● **WHAT IS EXPECTED**
Some lines of these records may hold the word "Анализ"; state how many, using only the number.

● **INPUT DATA**
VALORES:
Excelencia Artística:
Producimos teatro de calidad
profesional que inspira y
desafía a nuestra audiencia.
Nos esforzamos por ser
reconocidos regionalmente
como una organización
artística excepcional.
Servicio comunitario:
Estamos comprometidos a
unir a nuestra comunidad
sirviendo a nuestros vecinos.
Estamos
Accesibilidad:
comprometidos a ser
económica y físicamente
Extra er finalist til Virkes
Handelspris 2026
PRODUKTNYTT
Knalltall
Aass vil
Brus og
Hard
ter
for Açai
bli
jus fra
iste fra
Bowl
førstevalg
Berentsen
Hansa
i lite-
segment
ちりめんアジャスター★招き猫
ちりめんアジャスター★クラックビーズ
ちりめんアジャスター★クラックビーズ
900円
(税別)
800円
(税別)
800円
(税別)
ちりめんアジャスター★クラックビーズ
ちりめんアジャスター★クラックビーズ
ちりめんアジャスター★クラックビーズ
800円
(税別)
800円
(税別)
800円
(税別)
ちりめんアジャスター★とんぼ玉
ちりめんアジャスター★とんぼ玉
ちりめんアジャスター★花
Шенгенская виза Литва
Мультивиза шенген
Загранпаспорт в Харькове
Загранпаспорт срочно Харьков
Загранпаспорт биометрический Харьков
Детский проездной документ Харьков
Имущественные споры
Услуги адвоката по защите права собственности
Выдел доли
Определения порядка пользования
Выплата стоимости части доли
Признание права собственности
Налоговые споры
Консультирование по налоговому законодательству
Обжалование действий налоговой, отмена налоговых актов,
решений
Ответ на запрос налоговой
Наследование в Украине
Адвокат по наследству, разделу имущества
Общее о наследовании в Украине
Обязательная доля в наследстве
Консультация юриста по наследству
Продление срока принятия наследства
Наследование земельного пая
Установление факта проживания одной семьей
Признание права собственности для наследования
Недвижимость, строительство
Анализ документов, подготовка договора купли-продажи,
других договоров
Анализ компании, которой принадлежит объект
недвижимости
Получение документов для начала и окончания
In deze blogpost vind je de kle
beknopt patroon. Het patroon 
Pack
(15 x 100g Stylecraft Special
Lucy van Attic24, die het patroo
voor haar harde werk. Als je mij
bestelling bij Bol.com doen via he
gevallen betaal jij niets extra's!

● **ANSWER AREA**
2